Note that the three output archives (1 PDF and 2 CSV files) share the same root
name rgbloom
. This can be easily modified using the optional argument
--basename <newbasename>
in the command line.
Since version 1.5, it is also possible to display a particular magnitude
(instead of the objetc number in the CSV files) using --display_mag <magname>
, where <magname>
can be any of the following: RGB_B
, RGB_R
,
RGB_R
, Gaia_G
, Gaia_BP
, Gaia_RP
, Gaia_BP-RP
.
Additional help
Some auxiliary optional arguments are also available. See description invoking the script help:
$ rgbloom --help
usage: rgbloom [-h] [--basename BASENAME] [--brightlimit BRIGHTLIMIT] [--symbsize SYMBSIZE] [--max_symbsize MAX_SYMBSIZE] [--min_symbsize MIN_SYMBSIZE] [--mag_power MAG_POWER] [--display_mag {None,RGB_B,RGB_G,RGB_R,Gaia_G,Gaia_BP,Gaia_RP,Gaia_BP_RP}]
[--num_fontsize NUM_FONTSIZE] [--nonumbers] [--noplot] [--nocolor] [--verbose]
ra_center dec_center search_radius g_limit
RGB predictions from Gaia DR3 spectrophotometry (version 1.5)
positional arguments:
ra_center right Ascension (decimal degrees)
dec_center declination (decimal degrees)
search_radius search radius (decimal degrees)
g_limit limiting Gaia G magnitude
optional arguments:
-h, --help show this help message and exit
--basename BASENAME file basename for output files
--brightlimit BRIGHTLIMIT
objects brighter than this Gaia G limit are displayed with star symbols (default=8.0)
--symbsize SYMBSIZE global multiplying factor for symbol size (default=1.0)

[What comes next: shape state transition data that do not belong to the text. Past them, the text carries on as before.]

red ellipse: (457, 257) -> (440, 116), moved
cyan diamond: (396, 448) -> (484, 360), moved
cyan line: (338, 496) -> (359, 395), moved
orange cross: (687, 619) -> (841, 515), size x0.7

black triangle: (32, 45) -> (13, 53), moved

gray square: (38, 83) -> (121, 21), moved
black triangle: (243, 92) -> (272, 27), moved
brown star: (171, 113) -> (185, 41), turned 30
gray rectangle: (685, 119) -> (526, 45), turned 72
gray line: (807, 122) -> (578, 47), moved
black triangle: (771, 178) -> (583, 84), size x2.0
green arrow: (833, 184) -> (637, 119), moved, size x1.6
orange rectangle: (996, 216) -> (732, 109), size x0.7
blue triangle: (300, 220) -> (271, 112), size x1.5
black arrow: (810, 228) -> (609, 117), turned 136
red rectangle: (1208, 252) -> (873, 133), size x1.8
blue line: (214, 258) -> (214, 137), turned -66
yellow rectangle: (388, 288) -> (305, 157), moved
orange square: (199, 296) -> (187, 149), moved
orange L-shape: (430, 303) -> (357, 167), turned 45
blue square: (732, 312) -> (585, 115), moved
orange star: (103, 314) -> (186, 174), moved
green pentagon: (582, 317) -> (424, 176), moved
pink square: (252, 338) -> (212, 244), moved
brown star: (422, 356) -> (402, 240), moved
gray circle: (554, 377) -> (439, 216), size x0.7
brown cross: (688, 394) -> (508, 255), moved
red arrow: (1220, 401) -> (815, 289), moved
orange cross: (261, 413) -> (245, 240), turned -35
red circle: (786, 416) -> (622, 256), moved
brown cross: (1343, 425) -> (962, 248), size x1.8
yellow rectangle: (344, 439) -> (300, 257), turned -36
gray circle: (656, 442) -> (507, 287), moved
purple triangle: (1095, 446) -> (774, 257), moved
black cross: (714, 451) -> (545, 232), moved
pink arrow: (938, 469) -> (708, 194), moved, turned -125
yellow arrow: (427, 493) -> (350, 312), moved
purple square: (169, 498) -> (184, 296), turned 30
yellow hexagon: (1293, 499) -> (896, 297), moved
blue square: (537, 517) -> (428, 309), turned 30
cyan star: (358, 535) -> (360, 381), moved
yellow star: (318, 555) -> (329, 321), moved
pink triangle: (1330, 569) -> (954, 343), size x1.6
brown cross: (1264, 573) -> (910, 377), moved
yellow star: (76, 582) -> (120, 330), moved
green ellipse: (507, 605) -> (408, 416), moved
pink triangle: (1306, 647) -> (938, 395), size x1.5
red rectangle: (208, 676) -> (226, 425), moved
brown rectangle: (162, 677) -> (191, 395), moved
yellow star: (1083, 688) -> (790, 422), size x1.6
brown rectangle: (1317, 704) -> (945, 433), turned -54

--max_symbsize MAX_SYMBSIZE
maximum symbol size in chart (default=1000)
--min_symbsize MIN_SYMBSIZE
minimum symbol size in chart (default=10)
--mag_power MAG_POWER
power to scale symbol sizes in chart (default=3)
--display_mag {None,RGB_B,RGB_G,RGB_R,Gaia_G,Gaia_BP,Gaia_RP,Gaia_BP_RP}
display selected magnitude instead of object number
--num_fontsize NUM_FONTSIZE
font size for numbers in chart (default=5)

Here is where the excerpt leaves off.